Nurse Leaders Employ Contemplative Practices to Promote Healthcare Professional Well-being and Decrease Anxiety

Source avec lien : JONA: The Journal of Nursing Administration, 51(3), . 10.1097/NNA.0000000000000987

L’objectif de cette étude était de tester l’efficacité d’une journée de retraite sur la résilience sur les niveaux d’anxiété des professionnels de la santé, leur intention de s’engager dans des pratiques de pleine conscience et leur auto-efficacité en matière de pleine conscience.

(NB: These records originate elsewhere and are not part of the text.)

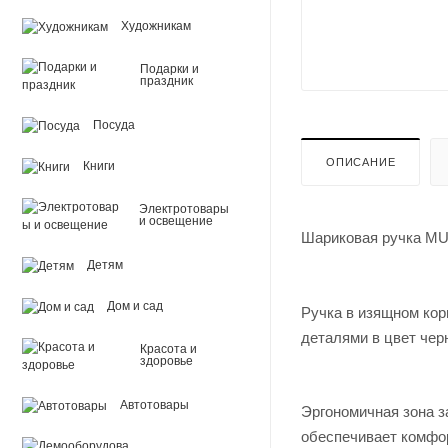
Художникам
Подарки и
праздник
Посуда
ОПИСАНИЕ
Книги
Электротовары
и освещение
Шариковая ручка M
Детям
Дом и сад
Ручка в изящном кор
деталями в цвет чер
Красота и
здоровье
Автотовары
Эргономичная зона з
обеспечивает комфор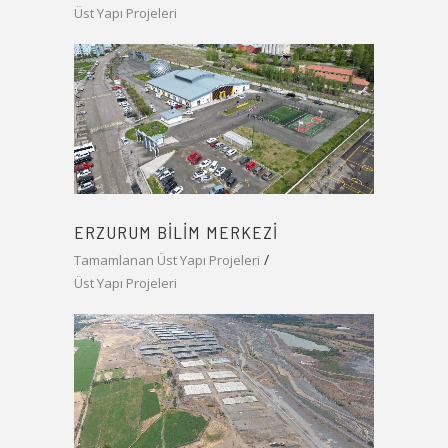
Üst Yapı Projeleri
ERZURUM BILIM MERKEZI
Tamamlanan Üst Yapı Projeleri
Üst Yapı Projeleri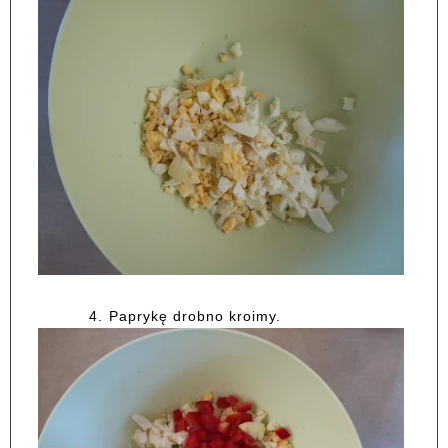
4.
Paprykę drobno kroimy.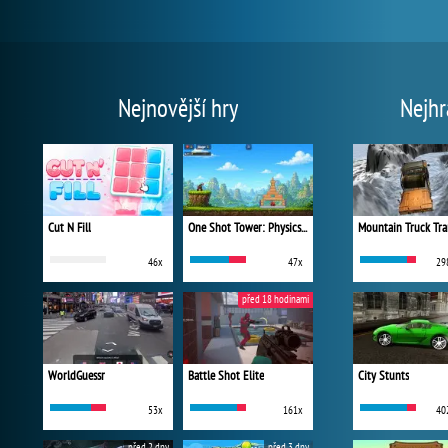
Nejnovější hry
Nejhr
Cut N Fill
One Shot Tower: Physics Destroyer
Mountain Truck Tra
46x
47x
29
před 18 hodinami
WorldGuessr
Battle Shot Elite
City Stunts
53x
161x
40
před 2 dny
před 3 dny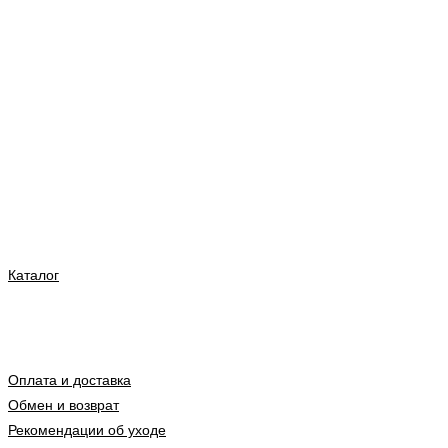
Каталог
Оплата и доставка
Обмен и возврат
Рекомендации об уходе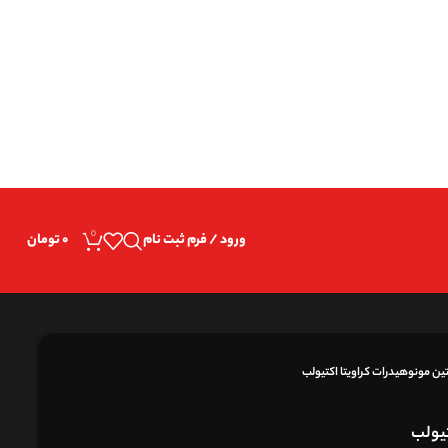
Warnin
0
ورود / فرم ثبت نام
۰
تومان
تین مونوهیدرات کراویتا اکتیولب
تیولب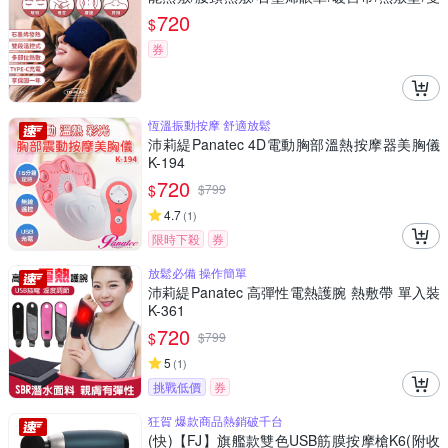
段溫控/恆溫發熱)
720
$
券
恆溫振動按摩 舒適放鬆
沛莉緹Panatec 4D電動胸部溫熱按摩器美胸儀
K-194
720
$
$
799
4.7
(
1
)
限時下殺
券
放鬆必備 操作簡單
沛莉緹Panatec 高彈性電熱護腕 熱敷帶 單入裝
K-361
720
$
$
799
5
(
1
)
挑戰低價
券
狂賀 爆款商品熱銷破千台
(快)【FJ】旗艦款雙色USB筋膜按摩槍K6(附收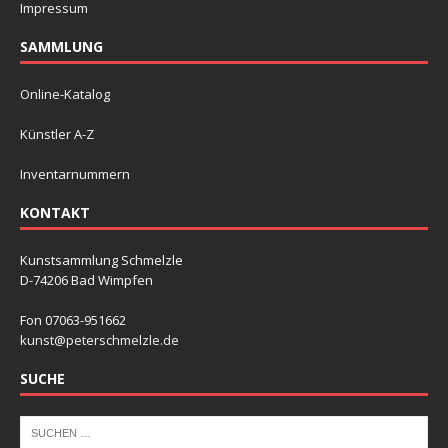
Impressum
SAMMLUNG
Online-Katalog
Künstler A-Z
Inventarnummern
KONTAKT
Kunstsammlung Schmelzle
D-74206 Bad Wimpfen
Fon 07063-951662
kunst@peterschmelzle.de
SUCHE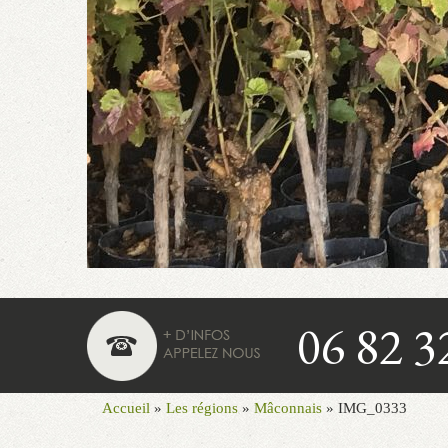
06 82 3
Accueil
»
Les régions
»
Mâconnais
»
IMG_0333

OBJECTIVE The purpose of this study was to test the effectiveness of a daylong resilience retreat on healthcare professionals’ anxiety levels, intention to engage in mindfulness practices, and self-efficacy around mindfulness. BACKGROUND Caregiver burnout is a concern that needs to be addressed at the organizational level so that professionals can reduce their risk of psychological injury while providing high-quality care. The COVID-19 (novel coronavirus) pandemic has exacerbated symptoms of burnout among nurses nationally. METHODS Ten sessions of daylong resilience retreats were delivered to independent groups of nurses, nurse practitioners, and other healthcare professionals. Preretreat and postretreat assessments were completed using a 19-item survey developed by the research team to assess state anxiety, intention to engage in mindfulness practices, and self-efficacy around mindfulness. RESULTS One hundred six healthcare professionals completed the resilience retreats. There was a statistically significant decrease in state anxiety scores following the retreat. The majority of the participants reported high intentions to engage in mindfulness practices and felt confident about incorporating mindfulness in their lives. CONCLUSIONS Brief resilience retreats endorsed by nurse leadership can reduce perceived anxiety and facilitate engagement in contemplative practices, which are associated with a decrease in the risk of burnout.